Oldtimer-Pionier Halwart Schrader "Ich galt als Spinner"

Er ist der Vorreiter des Altauto-Trends: Kein deutschsprachiger Autoexperte hat mehr Fachbücher veröffentlicht als Halwart Schrader. Zu seinem 80. Geburtstag hat er seine "Auto-Biografie" geschrieben.

Jürgen Pander

Von Jürgen Pander


Der erste Neuwagen, den sich Halwart Schrader kaufte und bis heute fährt, war ein dunkelblauer Audi TT quattro Coupé mit bordeauxrotem Interieur. Er erwarb das fabrikfrische Auto vor 15 Jahren, als Altautos cool wurden und Youngtimer zu einer Lebenseinstellung. Ausgerechnet, könnte man sagen, denn bis dahin hatte Schrader stets Gebrauchtautos gefahren, sehr gebrauchte Autos sogar: Oldtimer, Raritäten, bizarre Einzelstücke. Er tat dies vor allem in den Fünfziger-, Sechziger-, Siebzigerjahren, als sich hierzulande kaum jemand für betagte Fahrzeuge interessierte.

"Ich galt damals als Spinner", sagt Schrader. Heute gilt er als Begründer der deutschsprachigen Oldtimer-Publizistik.

Raureif liegt auf dem Rasen rund um Schraders Anwesen im kleinen Heideort Hösseringen. Seine Ehefrau Mila betreibt im vorderen Gebäude, der ehemaligen Dorfschule, ein Café. Halwart Schraders Reich ist das Hinterhaus: Unterm Dach hat er sich ein großzügiges Büro eingerichtet, im Erdgeschoss gibt es ein Gästezimmer und das Archiv. Hier sind knapp 200 Bücher aufgereiht, die Schrader geschrieben, übersetzt oder an denen er als Co-Autor mitgewirkt hat. Eigentlich fehlen hier noch einige weitere Hundert Exemplare an Zeitschriften, denn Schrader gab von 1974 bis 1985 die Oldtimer-Zeitschrift "Automobil Chronik" heraus, er schrieb über alles, was vier Räder hat für "Twen", "Playboy" oder die "Auto-Zeitung".
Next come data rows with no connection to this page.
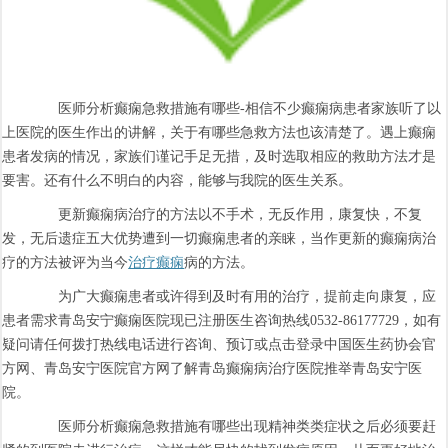
医师分析癫痫急救措施有哪些-相信不少癫痫病患者家族听了以
上医院的医生作出的讲解，关于有哪些急救方法也该清楚了。遇上癫痫
患者发病的情况，家族们谨记手足无措，及时选取相应的救助方法才是
要害。还有什么不明白的内容，能够与我院的医生关系。
更新癫痫病治疗的方法以不手术，无反作用，康复快，不复
发，无后遗症五大优势遭到一切癫痫患者的亲睐，当作更新的癫痫病治
疗的方法被评为当今
治疗癫痫
病的方法。
为广大癫痫患者或许得到及时有用的治疗，提前走向康复，应
患者需求青岛安宁癫痫医院现已注册医生咨询热线0532-86177729，如有
疑问请任何拨打热线电话进行咨询、预订或点击登录中国医生药协会官
方网、青岛安宁医院官方网了解青岛癫痫病治疗医院推举青岛安宁医
院。
医师分析癫痫急救措施有哪些出现精神类类症状之后必须要赶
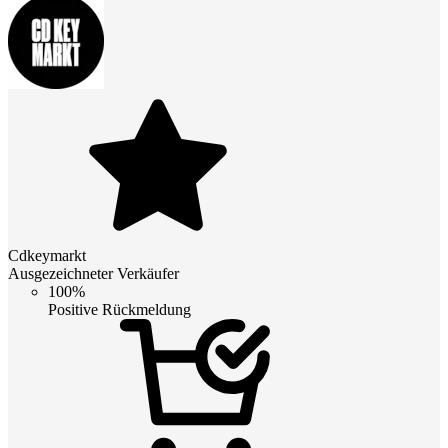
Cdkeymarkt
Ausgezeichneter Verkäufer
100%
Positive Rückmeldung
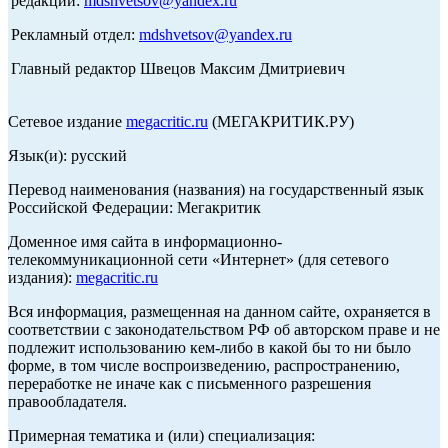
редакции:
mdshvetsov@yandex.ru
Рекламный отдел:
mdshvetsov@yandex.ru
Главный редактор Швецов Максим Дмитриевич
Сетевое издание
megacritic.ru
(МЕГАКРИТИК.РУ)
Язык(и): русский
Перевод наименования (названия) на государственный язык
Российской Федерации: Мегакритик
Доменное имя сайта в информационно-
телекоммуникационной сети «Интернет» (для сетевого
издания):
megacritic.ru
Вся информация, размещенная на данном сайте, охраняется в
соответствии с законодательством РФ об авторском праве и не
подлежит использованию кем-либо в какой бы то ни было
форме, в том числе воспроизведению, распространению,
переработке не иначе как с письменного разрешения
правообладателя.
Примерная тематика и (или) специализация:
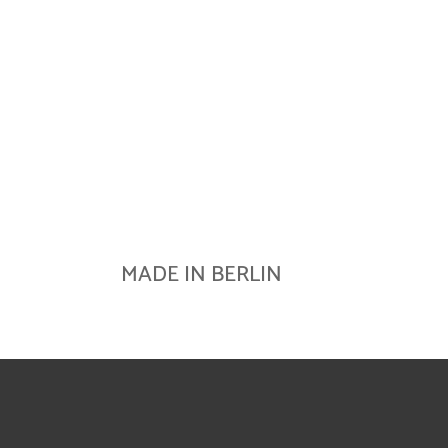
MADE IN BERLIN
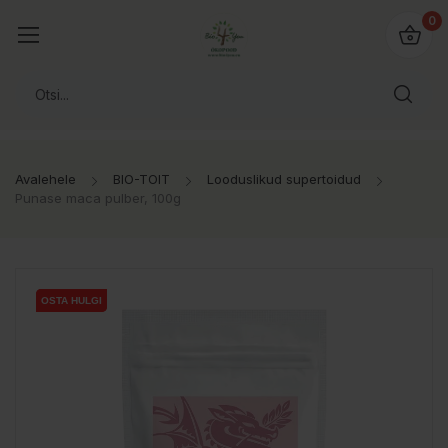
0
Avalehele
BIO-TOIT
Looduslikud supertoidud
Punase maca pulber, 100g
OSTA HULGI
OSTA HULGI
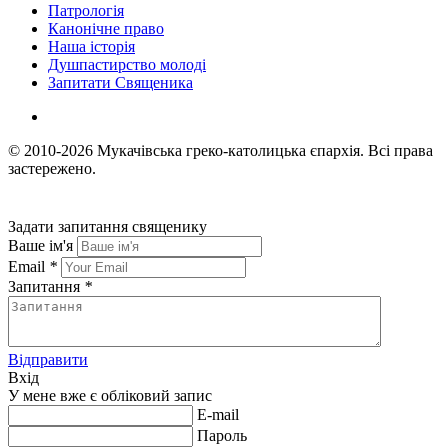
Патрологія
Канонічне право
Наша історія
Душпастирство молоді
Запитати Священика
© 2010-2026
Мукачівська греко-католицька єпархія.
Всі права
застережено.
Задати запитання священику
Ваше ім'я
Email
*
Запитання
*
Відправити
Вхід
У мене вже є обліковий запис
E-mail
Пароль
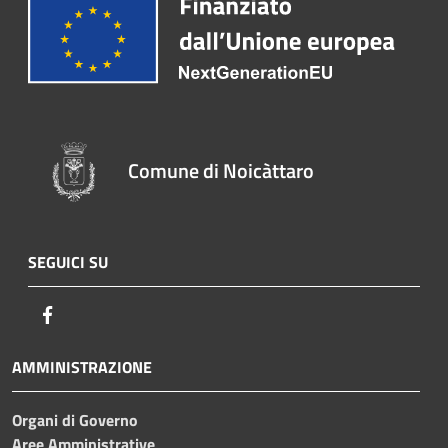
Comune di Noicàttaro
SEGUICI SU
Facebook
AMMINISTRAZIONE
Organi di Governo
Aree Amministrative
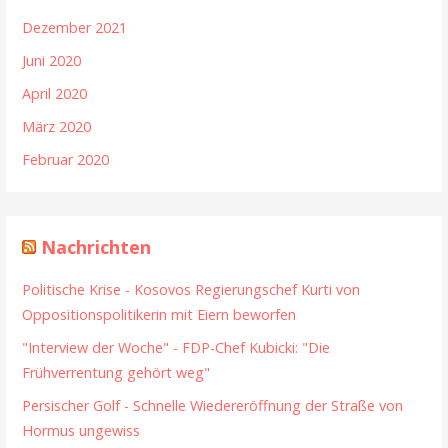
Dezember 2021
Juni 2020
April 2020
März 2020
Februar 2020
Nachrichten
Politische Krise - Kosovos Regierungschef Kurti von
Oppositionspolitikerin mit Eiern beworfen
"Interview der Woche" - FDP-Chef Kubicki: "Die
Frühverrentung gehört weg"
Persischer Golf - Schnelle Wiedereröffnung der Straße von
Hormus ungewiss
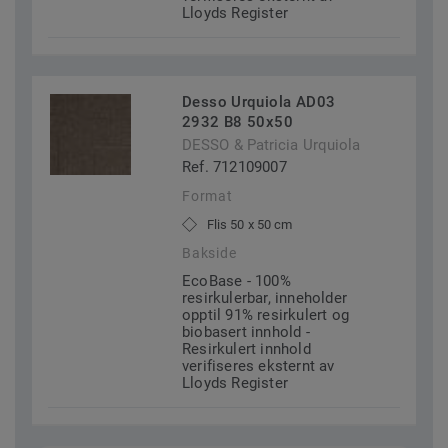
Lloyds Register
Desso Urquiola AD03
2932 B8 50x50
DESSO & Patricia Urquiola
Ref. 712109007
Format
Flis 50 x 50 cm
Bakside
EcoBase - 100%
resirkulerbar, inneholder
opptil 91% resirkulert og
biobasert innhold -
Resirkulert innhold
verifiseres eksternt av
Lloyds Register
Sein erstes Auto hatte nur drei Räder

1954 kaufte sich Schrader sein allererstes Auto. Für 250 Mark, einen Borgward FW 200 mit drei Rädern und 200-Kubik-Einzylinder. Ein Kumpel hatte ihm die Fuhre vom Verkäufer nach Hause gefahren, denn seinen Führerschein machte Schrader erst später. Er fiel übrigens bei der ersten Prüfung durch. "Ich hatte den Motor des Fahrschulwagens, es war ein Vorkriegs-Opel, zu oft abgewürgt." Auf den Borgward folgten ein Fiat Topolino von 1938, ein Lagonda 3-Litre-Tourer von 1931 und ein Talbot 14/15 von 1929. Beinahe wäre es auch ein Maybach Zeppelin von 1930 geworden.

"Das war meine voluminöseste Verlockung", sagt Schrader heute über das Prunkmobil mit einem 7-Liter-Zwölfzylindermotor. "Der Wagen hätte mich ruiniert." Glücklicherweise dämmert ihm das auch schon damals, als er den Wagen - der ehemals Carl Krone, dem Direktor des Zirkus Krone, gehört hatte - zum ersten Mal sah: ohne Räder, und zum Hühnerstall umfunktioniert auf einem Bauernhof bei Augsburg. Jedenfalls ließ er die Finger von dem Auto, das später in die Hände eines Sammlers vom Bodensee gelangte, der es für viel Geld restaurierte.

Im Blindflug durchs Schneetreiben

Schrader ist ein steter Quell solcher Geschichten. Einige seiner tollsten automobilen Anekdoten hat er jetzt, zu seinem 80. Geburtstag (am 24. Februar) zusammengefasst in dem üppig bebilderten Buch "Mit der Karre kommste nicht weit...". Etwa eine Fahrt in einem Tatra 87 aus dem Jahr 1939 von München nach Wien: 80 Kilometer vor der österreichischen Hauptstadt, es war inzwischen Nacht geworden und es herrschte Schneetreiben, wurde er von einem Gendarmerie-Käfer überholt und gestoppt. Schrader, der die schlechte Sicht auf den starken Schneefall und die ausgefallenen Scheibenwischer zurückgeführt hatte, wurde von den Beamten aufgeklärt, dass er ohne Licht fuhr. Die komplette Beleuchtung war ausgefallen. Und dann?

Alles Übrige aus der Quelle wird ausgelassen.